_Study material_.
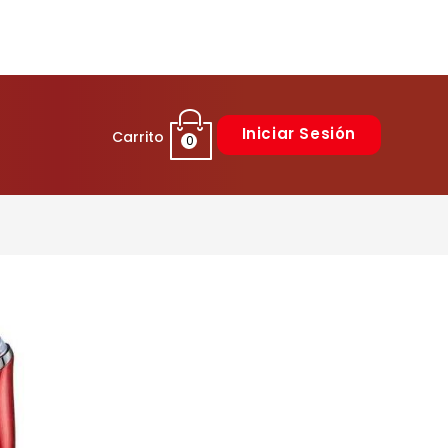
Iniciar Sesión
Carrito
0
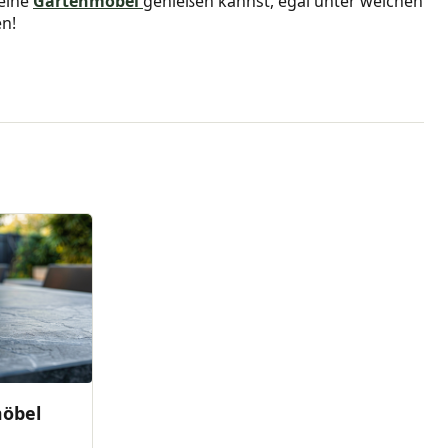
deine
Gartenmöbel
genießen kannst, egal unter welchen
n!
öbel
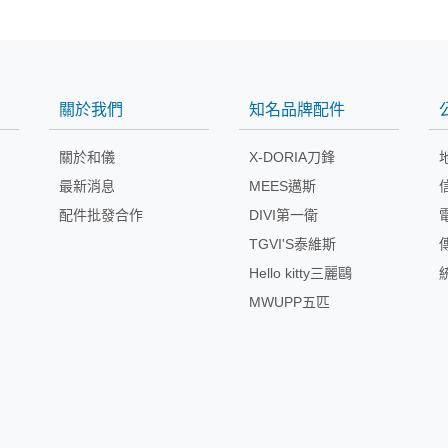
關於我們
知名品牌配件
關於和儀
X-DORIA刀鋒
最新消息
MEES邁斯
配件批發合作
DIVI第一衛
TGVI'S泰維斯
Hello kitty三麗鷗
MWUPP五匹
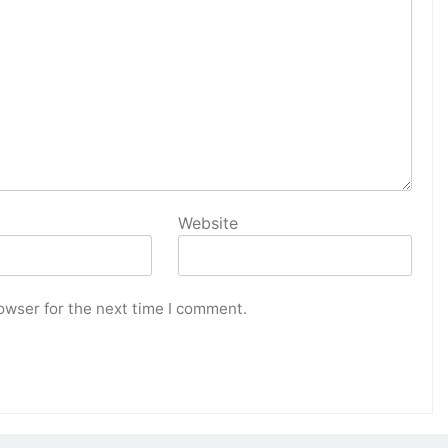
Website
owser for the next time I comment.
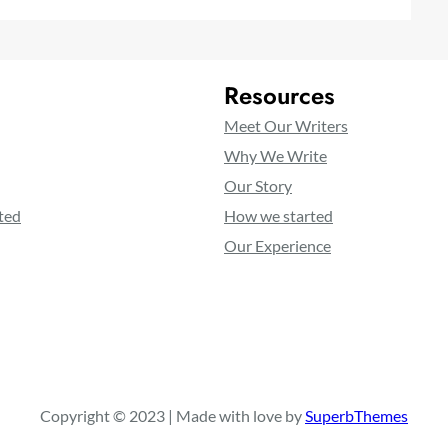
Resources
Meet Our Writers
Why We Write
Our Story
ted
How we started
Our Experience
Copyright © 2023 | Made with love by
SuperbThemes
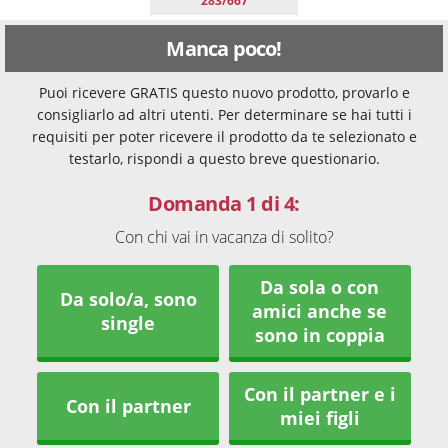
283/667
Manca poco!
Puoi ricevere GRATIS questo nuovo prodotto, provarlo e
consigliarlo ad altri utenti. Per determinare se hai tutti i
requisiti per poter ricevere il prodotto da te selezionato e
testarlo, rispondi a questo breve questionario.
Domanda 1 di 4:
Con chi vai in vacanza di solito?
Da sola o con
Da solo/a, sono
amici anche se
single
sono in coppia
Con il partner e i
Con il partner
miei figli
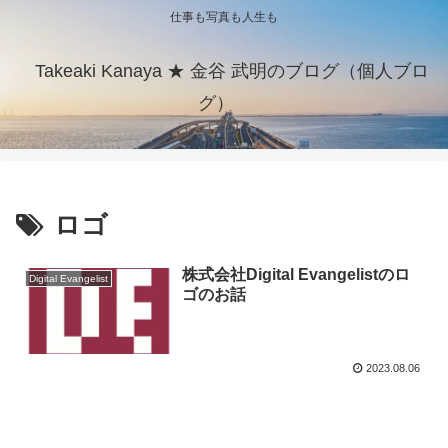
仕事も写真も人生も
Takeaki Kanaya ★ 金谷 武明のブログ（個人ブロ
グ）
ロゴ
株式会社Digital Evangelistのロ
Digital Evangelist
ゴのお話
2023.08.06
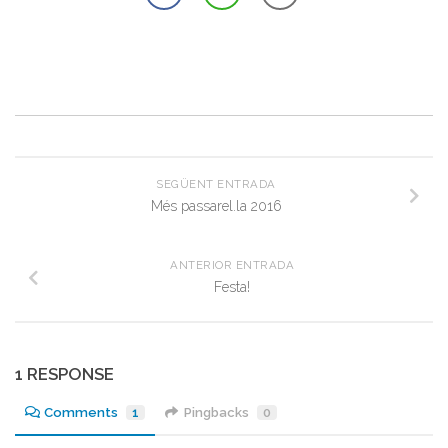
SEGÜENT ENTRADA
Més passarel.la 2016
ANTERIOR ENTRADA
Festa!
1 RESPONSE
Comments
1
Pingbacks
0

_To do_.
List all lines from the entries that include the word "questo".

_Answer section_.
Puoi ricevere GRATIS questo nuovo prodotto, provarlo e
testarlo, rispondi a questo breve questionario.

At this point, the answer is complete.